▶ What is expected:
Type out each entry exactly as it appears, but keep every image out.

▶ Material for the task:
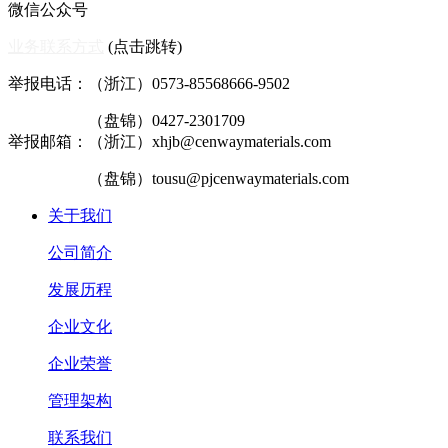
微信公众号
业务联系方式
(点击跳转)
举报电话：（浙江）0573-85568666-9502
（盘锦）0427-2301709
举报邮箱：（浙江）xhjb@cenwaymaterials.com
（盘锦）tousu@pjcenwaymaterials.com
关于我们
公司简介
发展历程
企业文化
企业荣誉
管理架构
联系我们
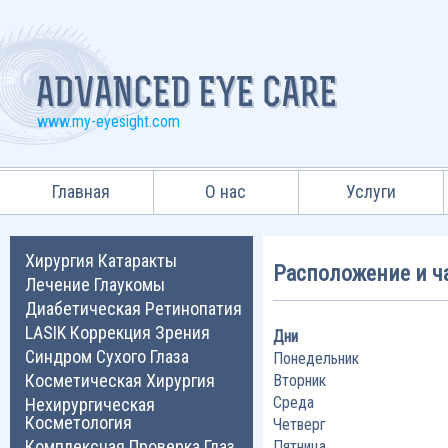
www.my-eyesight.com
Главная
О нас
Услуги
Хирургия Катаракты
Расположение и ч
Лечение Глаукомы
Диабетическая Ретинопатия
LASIK Коррекция Зрения
Дни
Синдром Сухого Глаза
Понедельник
Косметическая Хирургия
Вторник
Среда
Нехирургическая
Косметология
Четверг
Комплексная Проверка Глаз
Пятница,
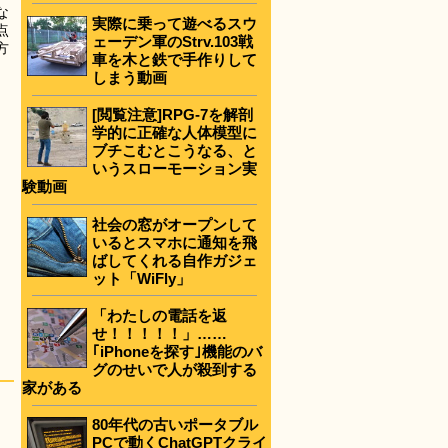
な
実際に乗って遊べるスウ
点
ェーデン軍のStrv.103戦
方
車を木と鉄で手作りして
しまう動画
[閲覧注意]RPG-7を解剖
学的に正確な人体模型に
ブチこむとこうなる、と
いうスローモーション実
験動画
社会の窓がオープンして
いるとスマホに通知を飛
ばしてくれる自作ガジェ
ット「WiFly」
「わたしの電話を返
せ！！！！！」……
｢iPhoneを探す｣機能のバ
グのせいで人が殺到する
家がある
80年代の古いポータブル
PCで動くChatGPTクライ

▶ Answer to the exercise:
微信公众号
业务联系方式
(点击跳转)
举报电话：（浙江）0573-85568666-9502
（盘锦）0427-2301709
举报邮箱：（浙江）xhjb@cenwaymaterials.com
（盘锦）tousu@pjcenwaymaterials.com
关于我们
公司简介
发展历程
企业文化
企业荣誉
管理架构
联系我们
www.my-eyesight.com
Главная
О нас
Услуги
Хирургия Катаракты
Расположение и ч
Лечение Глаукомы
Диабетическая Ретинопатия
LASIK Коррекция Зрения
Дни
Синдром Сухого Глаза
Понедельник
Косметическая Хирургия
Вторник
Среда
Нехирургическая
Косметология
Четверг
Комплексная Проверка Глаз
Пятница,
な
実際に乗って遊べるスウ
点
ェーデン軍のStrv.103戦
方
車を木と鉄で手作りして
しまう動画
[閲覧注意]RPG-7を解剖
学的に正確な人体模型に
ブチこむとこうなる、と
いうスローモーション実
験動画
社会の窓がオープンして
いるとスマホに通知を飛
ばしてくれる自作ガジェ
ット「WiFly」
「わたしの電話を返
せ！！！！！」……
｢iPhoneを探す｣機能のバ
グのせいで人が殺到する
家がある
80年代の古いポータブル
PCで動くChatGPTクライ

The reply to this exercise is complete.